# [Task to carry out]
Somewhere below is a line with "2. الخدمة المحلية" and, later, a line with "89 15 24 08"; repeat those two lines and all the lines between them, exactly as they are.

--------

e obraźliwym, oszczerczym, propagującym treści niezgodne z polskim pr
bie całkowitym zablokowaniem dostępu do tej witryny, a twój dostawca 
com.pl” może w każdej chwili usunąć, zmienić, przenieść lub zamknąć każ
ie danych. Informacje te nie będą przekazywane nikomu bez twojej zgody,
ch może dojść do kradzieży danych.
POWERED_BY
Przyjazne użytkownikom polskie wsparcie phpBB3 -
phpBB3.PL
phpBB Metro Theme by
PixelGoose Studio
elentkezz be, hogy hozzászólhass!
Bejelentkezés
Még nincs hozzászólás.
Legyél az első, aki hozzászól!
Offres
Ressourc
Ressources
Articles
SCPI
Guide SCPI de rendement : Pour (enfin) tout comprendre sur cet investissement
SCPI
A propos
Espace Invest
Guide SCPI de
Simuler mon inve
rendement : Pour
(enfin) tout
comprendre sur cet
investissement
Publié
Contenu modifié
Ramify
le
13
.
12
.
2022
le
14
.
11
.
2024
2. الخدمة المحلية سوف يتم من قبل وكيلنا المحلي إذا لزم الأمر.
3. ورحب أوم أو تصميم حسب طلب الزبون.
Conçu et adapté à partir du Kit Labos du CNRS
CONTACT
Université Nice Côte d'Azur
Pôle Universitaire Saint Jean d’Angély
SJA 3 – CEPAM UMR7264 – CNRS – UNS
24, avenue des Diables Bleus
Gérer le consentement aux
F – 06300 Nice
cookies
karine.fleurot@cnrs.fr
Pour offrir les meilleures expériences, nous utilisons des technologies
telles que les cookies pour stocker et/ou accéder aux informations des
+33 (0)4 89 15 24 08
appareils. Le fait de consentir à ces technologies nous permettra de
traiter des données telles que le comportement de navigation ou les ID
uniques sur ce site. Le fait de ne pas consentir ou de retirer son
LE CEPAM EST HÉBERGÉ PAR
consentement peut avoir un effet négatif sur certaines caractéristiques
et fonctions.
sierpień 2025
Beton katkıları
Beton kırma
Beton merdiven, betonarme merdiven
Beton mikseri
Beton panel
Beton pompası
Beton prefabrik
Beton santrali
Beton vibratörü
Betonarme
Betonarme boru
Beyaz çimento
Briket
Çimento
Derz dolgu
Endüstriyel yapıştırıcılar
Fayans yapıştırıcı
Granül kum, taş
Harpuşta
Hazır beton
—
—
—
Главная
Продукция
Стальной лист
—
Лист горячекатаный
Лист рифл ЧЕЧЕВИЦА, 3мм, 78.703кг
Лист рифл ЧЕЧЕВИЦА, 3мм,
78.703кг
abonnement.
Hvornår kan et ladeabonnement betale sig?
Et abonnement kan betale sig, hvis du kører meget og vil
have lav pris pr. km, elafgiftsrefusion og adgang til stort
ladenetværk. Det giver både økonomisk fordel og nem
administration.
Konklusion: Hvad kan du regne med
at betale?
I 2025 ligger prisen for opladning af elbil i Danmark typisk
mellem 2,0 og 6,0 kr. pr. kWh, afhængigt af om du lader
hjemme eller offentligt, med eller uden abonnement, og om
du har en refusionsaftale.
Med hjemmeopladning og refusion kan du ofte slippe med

--------

# [Output of the exercise]
2. الخدمة المحلية سوف يتم من قبل وكيلنا المحلي إذا لزم الأمر.
3. ورحب أوم أو تصميم حسب طلب الزبون.
Conçu et adapté à partir du Kit Labos du CNRS
CONTACT
Université Nice Côte d'Azur
Pôle Universitaire Saint Jean d’Angély
SJA 3 – CEPAM UMR7264 – CNRS – UNS
24, avenue des Diables Bleus
Gérer le consentement aux
F – 06300 Nice
cookies
karine.fleurot@cnrs.fr
Pour offrir les meilleures expériences, nous utilisons des technologies
telles que les cookies pour stocker et/ou accéder aux informations des
+33 (0)4 89 15 24 08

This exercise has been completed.